It is moved out of veth_xdp_rcv() (which processes a batch) and placed at
the end of the veth_poll() function. This ensures netif_tx_wake_queue() is
called once per complete NAPI poll cycle.

(3) Finally, the NAPI completion check in veth_poll() is updated. If NAPI is
about to complete (napi_complete_done), it now also checks if the peer TXQ
is stopped. If the ring is empty but the peer TXQ is stopped, NAPI will
reschedule itself. This prevents a new race where the producer stops the
queue just as the consumer is finishing its poll, ensuring the wakeup is not
missed.

Fixes: dc82a33297fc ("veth: apply qdisc backpressure on full ptr_ring to reduce TX drops")
Signed-off-by: Jesper Dangaard Brouer <hawk@kernel.org>
---
 drivers/net/veth.c |   42 +++++++++++++++++++++---------------------
 1 file changed, 21 insertions(+), 21 deletions(-)

diff --git a/drivers/net/veth.c b/drivers/net/veth.c
index 3976ddda5fb8..1d70377481eb 100644
--- a/drivers/net/veth.c
+++ b/drivers/net/veth.c
@@ -392,14 +392,12 @@ static netdev_tx_t veth_xmit(struct sk_buff *skb, struct net_device *dev)
 		}
 		/* Restore Eth hdr pulled by dev_forward_skb/eth_type_trans */
 		__skb_push(skb, ETH_HLEN);
-		/* Depend on prior success packets started NAPI consumer via
-		 * __veth_xdp_flush(). Cancel TXQ stop if consumer stopped,
-		 * paired with empty check in veth_poll().
-		 */
 		netif_tx_stop_queue(txq);
-		smp_mb__after_atomic();
-		if (unlikely(__ptr_ring_empty(&rq->xdp_ring)))
-			netif_tx_wake_queue(txq);
+		/* Handle race: Makes sure NAPI peer consumer runs.
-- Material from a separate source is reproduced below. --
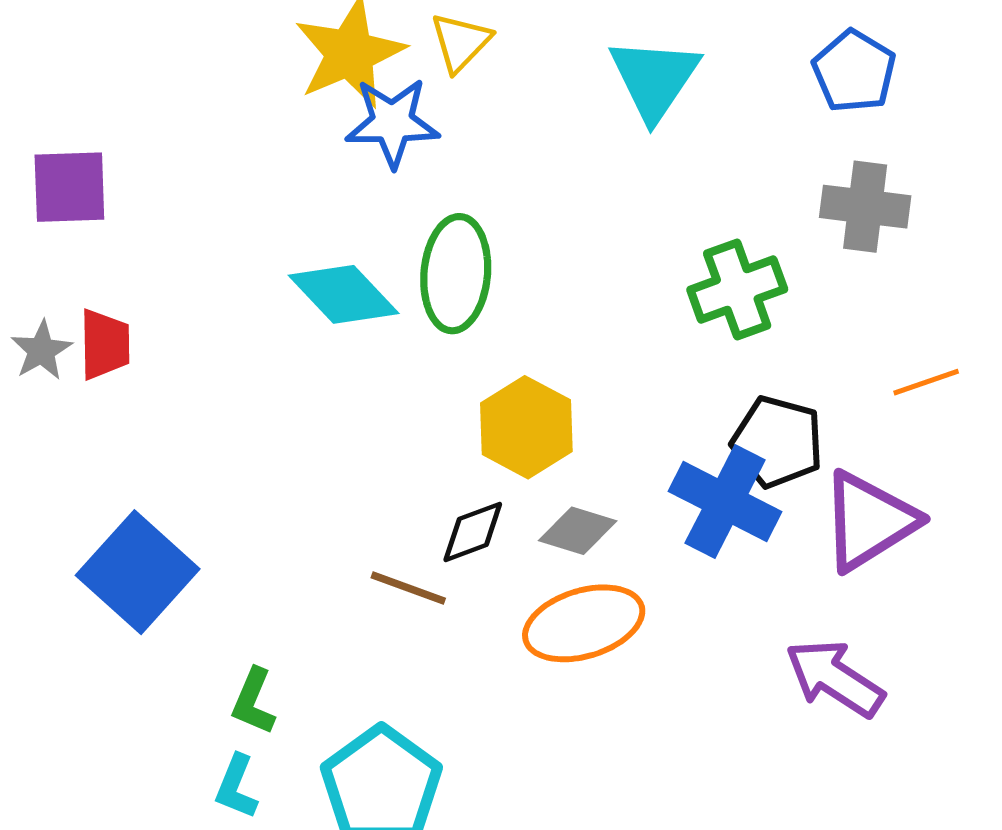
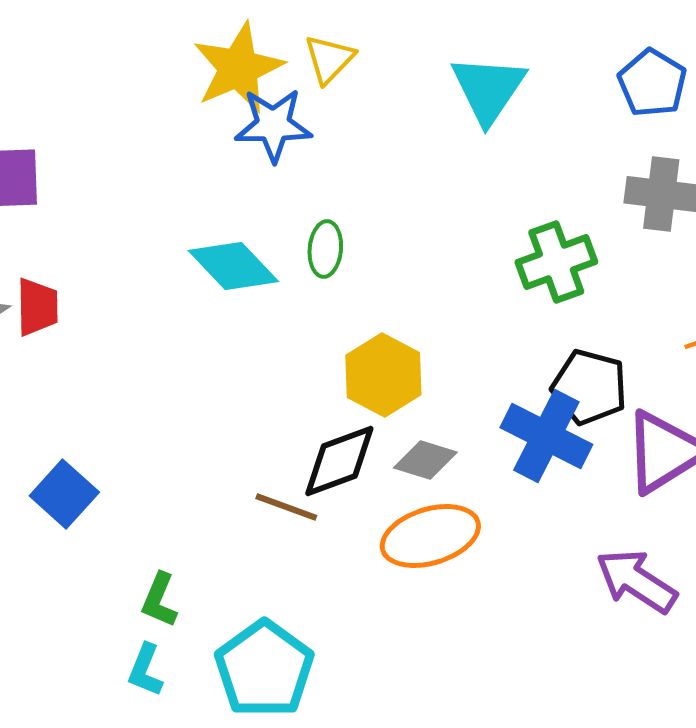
green ellipse: (456, 274) -> (325, 249), size x0.6
black diamond: (473, 532) -> (339, 461), size x1.4
blue square: (138, 572) -> (64, 494), size x0.7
Consumer is
+		 * responsible for starting txq again, until then ndo_start_xmit
+		 * (this function) will not be invoked by the netstack again.
+		 */
+		__veth_xdp_flush(rq);
 		break;
 	case NET_RX_DROP: /* same as NET_XMIT_DROP */
 drop:
@@ -900,17 +898,9 @@ static int veth_xdp_rcv(struct veth_rq *rq, int budget,
 			struct veth_xdp_tx_bq *bq,
 			struct veth_stats *stats)
 {
-	struct veth_priv *priv = netdev_priv(rq->dev);
-	int queue_idx = rq->xdp_rxq.queue_index;
-	struct netdev_queue *peer_txq;
-	struct net_device *peer_dev;
 	int i, done = 0, n_xdpf = 0;
 	void *xdpf[VETH_XDP_BATCH];
 
-	/* NAPI functions as RCU section */
-	peer_dev = rcu_dereference_check(priv->peer, rcu_read_lock_bh_held());
-	peer_txq = peer_dev ? netdev_get_tx_queue(peer_dev, queue_idx) : NULL;
-
 	for (i = 0; i < budget; i++) {
 		void *ptr = __ptr_ring_consume(&rq->xdp_ring);
 
@@ -959,11 +949,6 @@ static int veth_xdp_rcv(struct veth_rq *rq, int budget,
 	rq->stats.vs.xdp_packets += done;
 	u64_stats_update_end(&rq->stats.syncp);
 
-	if (peer_txq && unlikely(netif_tx_queue_stopped(peer_txq))) {
-		txq_trans_cond_update(peer_txq);
-		netif_tx_wake_queue(peer_txq);
-	}
-
 	return done;
 }
 
@@ -971,12 +956,20 @@ static int veth_poll(struct napi_struct *napi, int budget)
 {
 	struct veth_rq *rq =
 		container_of(napi, struct veth_rq, xdp_napi);
+	struct veth_priv *priv = netdev_priv(rq->dev);
+	int queue_idx = rq->xdp_rxq.queue_index;
+	struct netdev_queue *peer_txq;
 	struct veth_stats stats = {};
+	struct net_device *peer_dev;
 	struct veth_xdp_tx_bq bq;
 	int done;
 
 	bq.count = 0;
 
+	/* NAPI functions as RCU section */
+	peer_dev = rcu_dereference_check(priv->peer, rcu_read_lock_bh_held());
+	peer_txq = peer_dev ? netdev_get_tx_queue(peer_dev, queue_idx) : NULL;
+
 	xdp_set_return_frame_no_direct();
 	done = veth_xdp_rcv(rq, budget, &bq, &stats);
 
@@ -986,7 +979,8 @@ static int veth_poll(struct napi_struct *napi, int budget)
 	if (done < budget && napi_complete_done(napi, done)) {
 		/* Write rx_notify_masked before reading ptr_ring */
 		smp_store_mb(rq->rx_notify_masked, false);
-		if (unlikely(!__ptr_ring_empty(&rq->xdp_ring))) {
+		if (unlikely(!__ptr_ring_empty(&rq->xdp_ring) ||
+			     (peer_txq && netif_tx_queue_stopped(peer_txq)))) {
 			if (napi_schedule_prep(&rq->xdp_napi)) {
 				WRITE_ONCE(rq->rx_notify_masked, true);
 				__napi_schedule(&rq->xdp_napi);
@@ -998,6 +992,12 @@ static int veth_poll(struct napi_struct *napi, int budget)
 		veth_xdp_flush(rq, &bq);
 	xdp_clear_return_frame_no_direct();
 
+	/* Release backpressure per NAPI poll */
+	if (peer_txq && netif_tx_queue_stopped(peer_txq)) {
+		txq_trans_cond_update(peer_txq);
+		netif_tx_wake_queue(peer_txq);
+	}
+
 	return done;
 }